But it is what has to happen for GM, Ford, and Chrysler to survive. They have to go bankrupt and throw the UAW under the bus. Unless they break the back of the unions suffocating them and develop a cost structure competitive to toyota and honda, they will cease to exist unless nationalized by Obama and the communists as some sort of welfare job program.
Note, no mention of union concessions.
Huh??? GM to go bankrupt and then we bail them out??? How does that help drive down union costs, pension costs, supplier costs?
Stop it! This is silly!
Enough of this. They won’t survive; no way, no how. Pieces of the companies may be purchased just like the banking operations of WAMU were bought, but the companies themselves are done.
Would you buy a Chevy once GM has declared bankruptcy? Chevrolet and the other GM plates have been bleeding share for too long. A buyer may come in to purchase the production capacity, but that is about it.

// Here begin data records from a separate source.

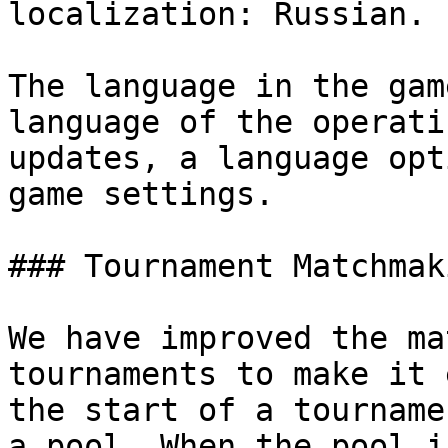
localization: Russian.

The language in the gam
language of the operati
updates, a language opt
game settings.

### Tournament Matchmak
We have improved the ma
tournaments to make it 
the start of a tourname
a pool. When the pool i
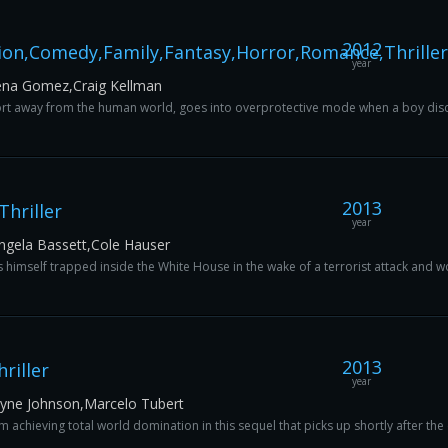
2012
ion,Comedy,Family,Fantasy,Horror,Romance,Thriller
year
ena Gomez,Craig Kellman
rt away from the human world, goes into overprotective mode when a boy discove
2013
hriller
year
ngela Bassett,Cole Hauser
 himself trapped inside the White House in the wake of a terrorist attack and work
2013
riller
year
ayne Johnson,Marcelo Tubert
chieving total world domination in this sequel that picks up shortly after the ev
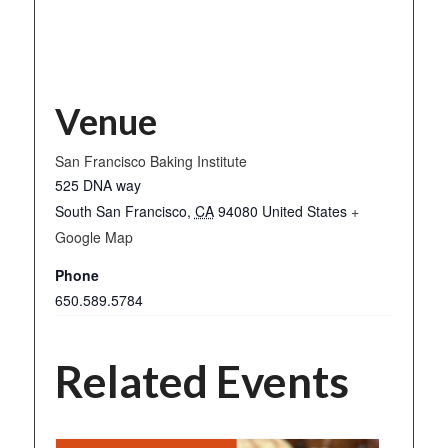
Venue
San Francisco Baking Institute
525 DNA way
South San Francisco
,
CA
94080
United States
+
Google Map
Phone
650.589.5784
Related Events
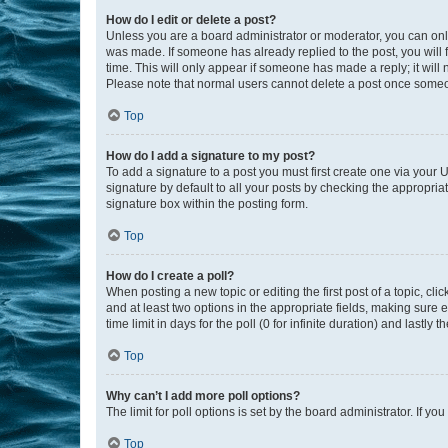
How do I edit or delete a post?
Unless you are a board administrator or moderator, you can only e
was made. If someone has already replied to the post, you will f
time. This will only appear if someone has made a reply; it will 
Please note that normal users cannot delete a post once someo
Top
How do I add a signature to my post?
To add a signature to a post you must first create one via your
signature by default to all your posts by checking the appropria
signature box within the posting form.
Top
How do I create a poll?
When posting a new topic or editing the first post of a topic, cli
and at least two options in the appropriate fields, making sure 
time limit in days for the poll (0 for infinite duration) and lastly
Top
Why can’t I add more poll options?
The limit for poll options is set by the board administrator. If 
Top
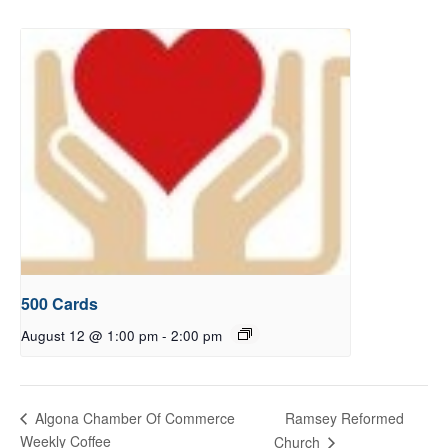
500 Cards
August 12 @ 1:00 pm
-
2:00 pm
Ramsey Reformed
Algona Chamber Of Commerce
Weekly Coffee
Church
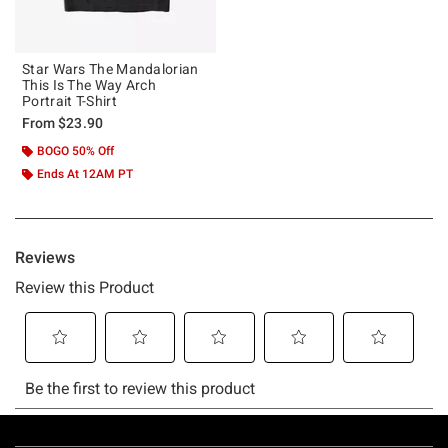
Star Wars The Mandalorian
This Is The Way Arch
Portrait T-Shirt
From
$23.90
BOGO 50% Off
Ends At 12AM PT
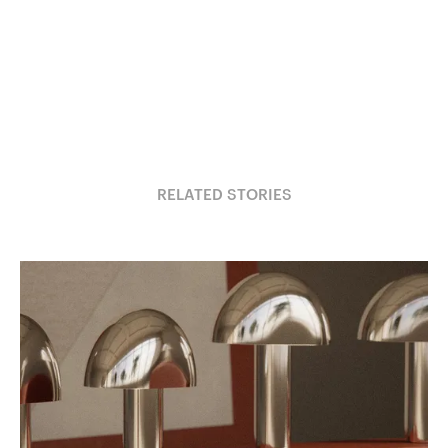
RELATED STORIES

GM, Ford, and Chrysler are dead. It is time to bury the carcasses.
Please just let them die so new, more responsible companies can come in and grow. This is no different than the airlines. They should have died too.
Bad. Companies. Must. Die.
I fear rats bearing gifts. The rat idea of a managed bankruptcy is a UAW bailout with rats gaining control of the US auto industry. Say hello to the new rat CEOs, Barney and Chris, guided by their UAW masters.
You’ll hear the MSM pronouncing how the gov’t loans saved Chrysler under Iococca. For those who remember, the gov’t held warrants at $9+ for lots of Chrysler stock. When Iococca went to pay off the debt early, part of the deal was that the gov’t give back the warrants. I recall Chuck U Schumer not being so warm toward that deal, because the gov’t could have made tons of money by exercising warrants when Chrysler stock was above $20/share. The warrants would have ruined the run up. But the gov’t gave in.
The situation is still the same - car companies basically blackmailing the gov’t by threatening to put millions on unemployment conpensation, which even with a bailout now, that scenario is still in the future - ie. money down the drain. Iococca did the same with England when he ran Ford there, way back when. His ‘executive ability’ was way overrated.